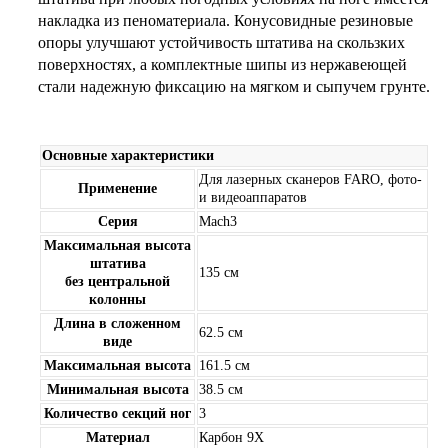
накладка из пеноматериала. Конусовидные резиновые
опоры улучшают устойчивость штатива на скользких
поверхностях, а комплектные шипы из нержавеющей
стали надежную фиксацию на мягком и сыпучем грунте.
Основные характеристики
Для лазерных сканеров FARO, фото-
Применение
и видеоаппаратов
Серия
Mach3
Максимальная высота
штатива
135 см
без центральной
колонны
Длина в сложенном
62.5 см
виде
Максимальная высота
161.5 см
Минимальная высота
38.5 см
Количество секций ног
3
Материал
Карбон 9X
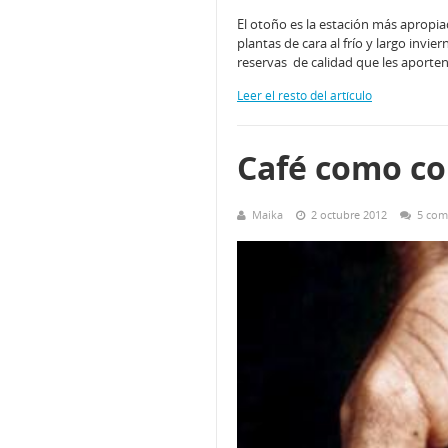
El otoño es la estación más apropia
plantas de cara al frío y largo invi
reservas de calidad que les aporten 
Leer el resto del artículo
Café como c
Maika
2 octubre 2012
5 com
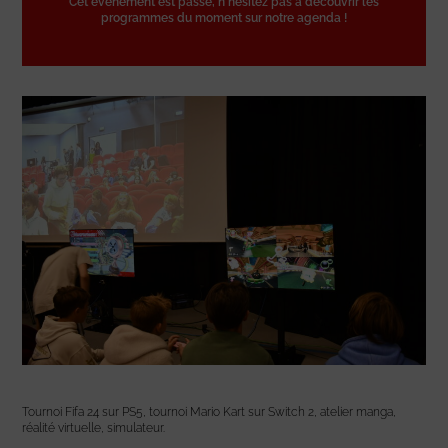
Cet événement est passé, n'hésitez pas à découvrir les
programmes du moment sur notre agenda !
Tournoi Fifa 24 sur PS5, tournoi Mario Kart sur Switch 2, atelier manga,
réalité virtuelle, simulateur.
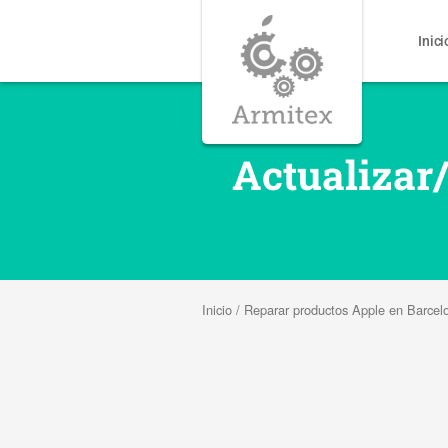
Inici
Actualizar
Inicio
/
Reparar productos Apple en Barcel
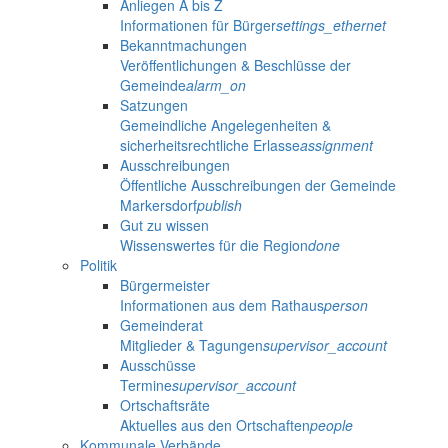
Anliegen A bis Z
Informationen für Bürger
settings_ethernet
Bekanntmachungen
Veröffentlichungen & Beschlüsse der
Gemeinde
alarm_on
Satzungen
Gemeindliche Angelegenheiten &
sicherheitsrechtliche Erlasse
assignment
Ausschreibungen
Öffentliche Ausschreibungen der Gemeinde
Markersdorf
publish
Gut zu wissen
Wissenswertes für die Region
done
Politik
Bürgermeister
Informationen aus dem Rathaus
person
Gemeinderat
Mitglieder & Tagungen
supervisor_account
Ausschüsse
Termine
supervisor_account
Ortschaftsräte
Aktuelles aus den Ortschaften
people
Kommunale Verbände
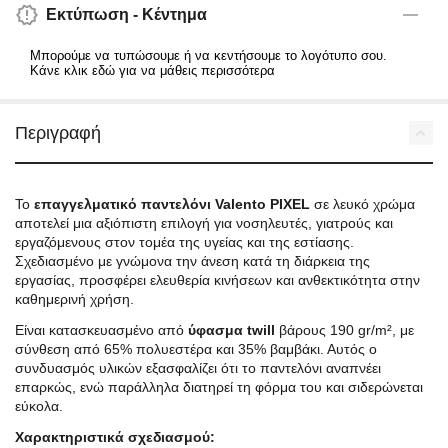
Εκτύπωση - Κέντημα
Μπορούμε να τυπώσουμε ή να κεντήσουμε το λογότυπο σου.
Κάνε κλικ εδώ για να μάθεις περισσότερα
Περιγραφή
Το
επαγγελματικό παντελόνι Valento PIXEL
σε λευκό χρώμα
αποτελεί μια αξιόπιστη επιλογή για νοσηλευτές, γιατρούς και
εργαζόμενους στον τομέα της υγείας και της εστίασης.
Σχεδιασμένο με γνώμονα την άνεση κατά τη διάρκεια της
εργασίας, προσφέρει ελευθερία κινήσεων και ανθεκτικότητα στην
καθημερινή χρήση.
Είναι κατασκευασμένο από
ύφασμα twill
βάρους 190 gr/m², με
σύνθεση από 65% πολυεστέρα και 35% βαμβάκι. Αυτός ο
συνδυασμός υλικών εξασφαλίζει ότι το παντελόνι αναπνέει
επαρκώς, ενώ παράλληλα διατηρεί τη φόρμα του και σιδερώνεται
εύκολα.
Χαρακτηριστικά σχεδιασμού:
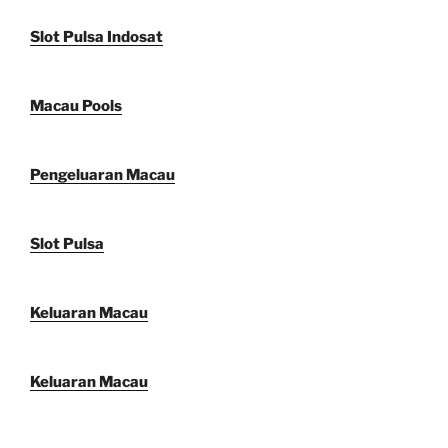
Slot Pulsa Indosat
Macau Pools
Pengeluaran Macau
Slot Pulsa
Keluaran Macau
Keluaran Macau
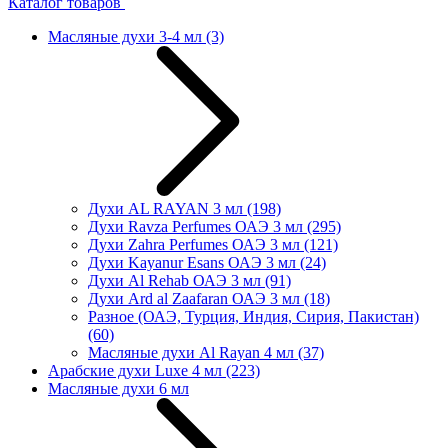
Каталог товаров
Масляные духи 3-4 мл
(3)
Духи AL RAYAN 3 мл
(198)
Духи Ravza Perfumes ОАЭ 3 мл
(295)
Духи Zahra Perfumes ОАЭ 3 мл
(121)
Духи Kayanur Esans ОАЭ 3 мл
(24)
Духи Al Rehab ОАЭ 3 мл
(91)
Духи Ard al Zaafaran ОАЭ 3 мл
(18)
Разное (ОАЭ, Турция, Индия, Сирия, Пакистан)
(60)
Масляные духи Al Rayan 4 мл
(37)
Арабские духи Luxe 4 мл
(223)
Масляные духи 6 мл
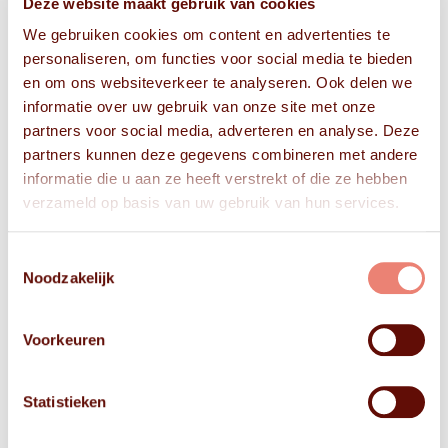
Deze website maakt gebruik van cookies
We gebruiken cookies om content en advertenties te
personaliseren, om functies voor social media te bieden
en om ons websiteverkeer te analyseren. Ook delen we
informatie over uw gebruik van onze site met onze
partners voor social media, adverteren en analyse. Deze
partners kunnen deze gegevens combineren met andere
informatie die u aan ze heeft verstrekt of die ze hebben
verzameld op basis van uw gebruik van hun services.
Toestemmingsselectie
Noodzakelijk
Voorkeuren
Statistieken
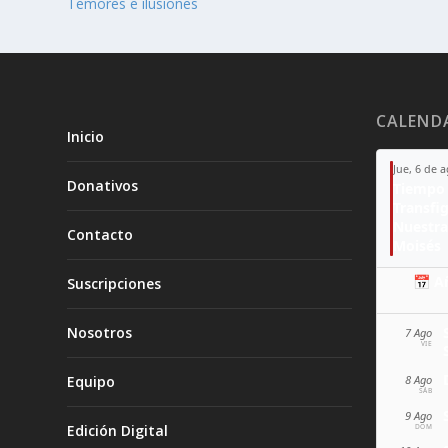
Temores e ilusiones
CALEND
Inicio
Jue, 6 de 
Donativos
Tiempo 
Transfi
Nuestra
Contacto
Moisés
📅 A
Suscripciones
Nosotros
7 Ago
VIE
Equipo
8 Ago
SÁB
9 Ago
Edición Digital
DOM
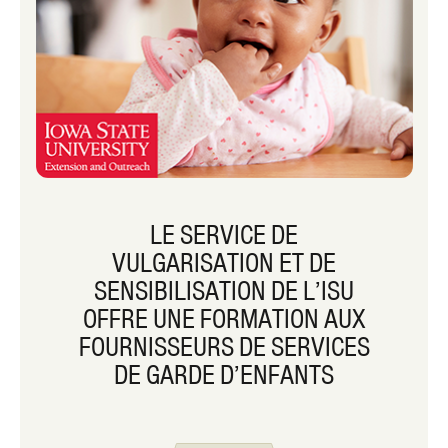
LE SERVICE DE
VULGARISATION ET DE
SENSIBILISATION DE L’ISU
OFFRE UNE FORMATION AUX
FOURNISSEURS DE SERVICES
DE GARDE D’ENFANTS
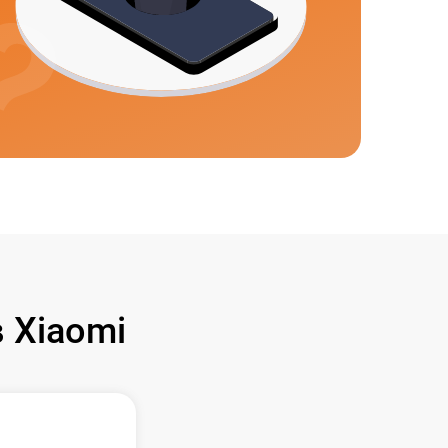
 Xiaomi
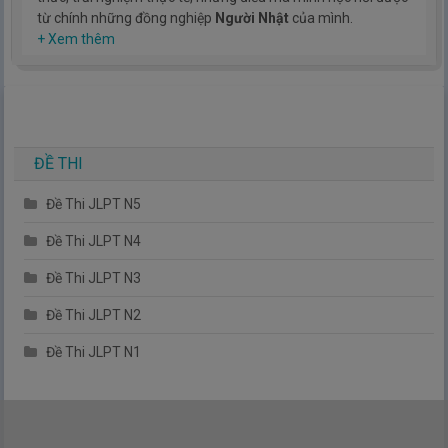
từ chính những đồng nghiệp
Người Nhật
của mình.
Hy vọng rằng kinh nghiệm mà mình có được sẽ giúp các bạn
+ Xem thêm
hiểu thêm về tiếng nhật, cũng như văn hóa, con người nhật
bản.
TIẾNG NHẬT ĐƠN GIẢN !
ĐỀ THI
Đề Thi JLPT N5
Đề Thi JLPT N4
Đề Thi JLPT N3
Đề Thi JLPT N2
Đề Thi JLPT N1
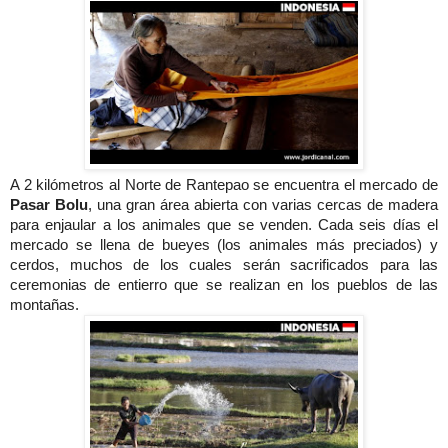
A 2 kilómetros al Norte de Rantepao se encuentra el mercado de
Pasar Bolu
, una gran área abierta con varias cercas de madera
para enjaular a los animales que se venden. Cada seis días el
mercado se llena de bueyes (los animales más preciados) y
cerdos, muchos de los cuales serán sacrificados para las
ceremonias de entierro que se realizan en los pueblos de las
montañas.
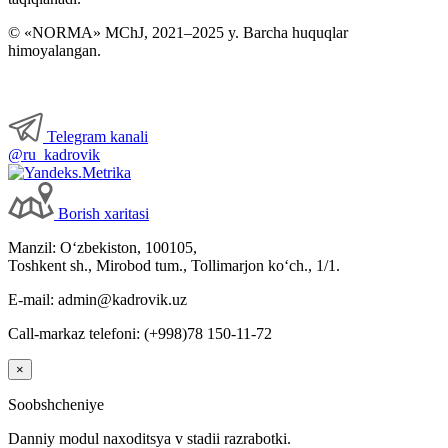
© «NORMA» MChJ, 2021–2025 y. Barcha huquqlar
himoyalangan.
Telegram kanali
@ru_kadrovik
Borish хaritasi
Manzil: Oʻzbekiston, 100105,
Toshkent sh., Mirobod tum., Tollimarjon koʻch., 1/1.
E-mail: admin@kadrovik.uz
Call-markaz telefoni: (+998)78 150-11-72
×
Soobshcheniye
Danniy modul naхoditsya v stadii razrabotki.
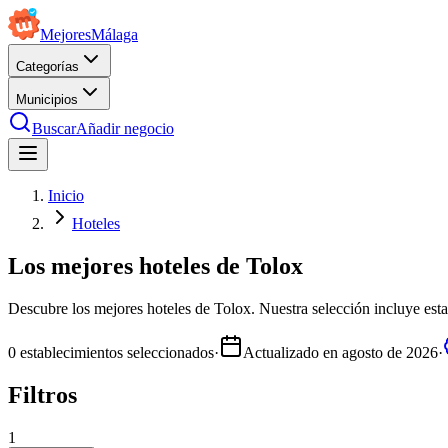
Mejores
Málaga
Categorías
Municipios
Buscar
Añadir negocio
Inicio
Hoteles
Los mejores hoteles de Tolox
Descubre los mejores hoteles de Tolox. Nuestra selección incluye estab
0
establecimientos seleccionados
·
Actualizado en
agosto de 2026
·
Filtros
1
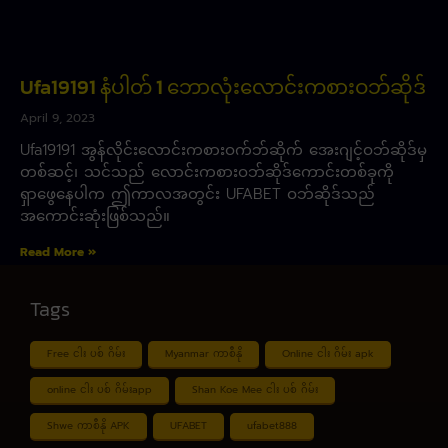
Ufa19191 နံပါတ် 1 ဘောလုံးလောင်းကစားဝဘ်ဆိုဒ်
April 9, 2023
Ufa19191 အွန်လိုင်းလောင်းကစားဝက်ဘ်ဆိုက် အေးဂျင့်ဝဘ်ဆိုဒ်မှ
တစ်ဆင့်၊ သင်သည် လောင်းကစားဝဘ်ဆိုဒ်ကောင်းတစ်ခုကို
ရှာဖွေနေပါက ဤကာလအတွင်း UFABET ဝဘ်ဆိုဒ်သည်
အကောင်းဆုံးဖြစ်သည်။
Read More »
Tags
Free ငါး ပစ် ဂိမ်း
Myanmar ကာစီနို
Online ငါး ဂိမ်း apk
online ငါး ပစ် ဂိမ်းapp
Shan Koe Mee ငါး ပစ် ဂိမ်း
Shwe ကာစီနို APK
UFABET
ufabet888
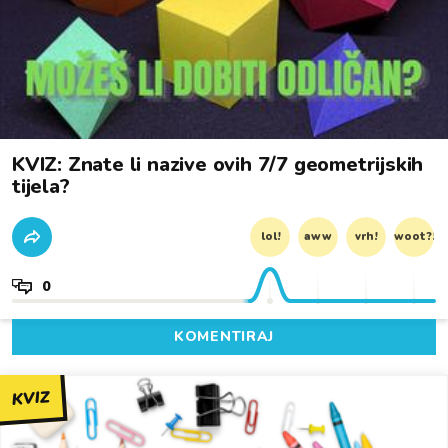
KVIZ: Znate li nazive ovih 7/7 geometrijskih
tijela?
lol!
aww
vrh!
woot?!
0
KOMENTIRAJ
KVIZ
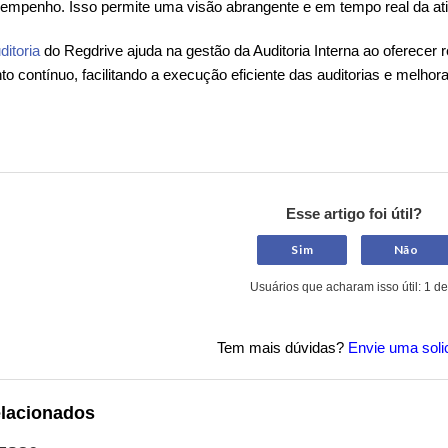
empenho. Isso permite uma visão abrangente e em tempo real da ativ
ditoria
do Regdrive ajuda na gestão da Auditoria Interna ao oferecer
o contínuo, facilitando a execução eficiente das auditorias e melho
Esse artigo foi útil?
Sim
Não
Usuários que acharam isso útil: 1 de
Tem mais dúvidas?
Envie uma soli
elacionados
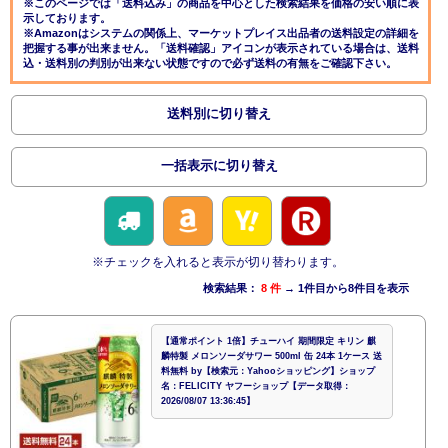
※このページでは「送料込み」の商品を中心とした検索結果を価格の安い順に表
示しております。
※Amazonはシステムの関係上、マーケットプレイス出品者の送料設定の詳細を
把握する事が出来ません。「送料確認」アイコンが表示されている場合は、送料
込・送料別の判別が出来ない状態ですので必ず送料の有無をご確認下さい。
送料別に切り替え
一括表示に切り替え
※チェックを入れると表示が切り替わります。
検索結果：
8 件
→ 1件目から8件目を表示
【通常ポイント 1倍】チューハイ 期間限定 キリン 麒
麟特製 メロンソーダサワー 500ml 缶 24本 1ケース 送
料無料 by【検索元：Yahooショッピング】ショップ
名：FELICITY ヤフーショップ【データ取得：
2026/08/07 13:36:45】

········

DIRECTIONS FOR THIS TASK: Using the data above, set down each line from the line with "para enjaular a" to the line with "Actualizado en" exactly, both ends included, and leave the pictures behind. Nothing else belongs.

SOLVED PROBLEM:
para enjaular a los animales que se venden. Cada seis días el
mercado se llena de bueyes (los animales más preciados) y
cerdos, muchos de los cuales serán sacrificados para las
ceremonias de entierro que se realizan en los pueblos de las
montañas.
© «NORMA» MChJ, 2021–2025 y. Barcha huquqlar
himoyalangan.
Telegram kanali
@ru_kadrovik
Borish хaritasi
Manzil: Oʻzbekiston, 100105,
Toshkent sh., Mirobod tum., Tollimarjon koʻch., 1/1.
E-mail: admin@kadrovik.uz
Call-markaz telefoni: (+998)78 150-11-72
×
Soobshcheniye
Danniy modul naхoditsya v stadii razrabotki.
Mejores
Málaga
Categorías
Municipios
Buscar
Añadir negocio
Inicio
Hoteles
Los mejores hoteles de Tolox
Descubre los mejores hoteles de Tolox. Nuestra selección incluye estab
0
establecimientos seleccionados
·
Actualizado en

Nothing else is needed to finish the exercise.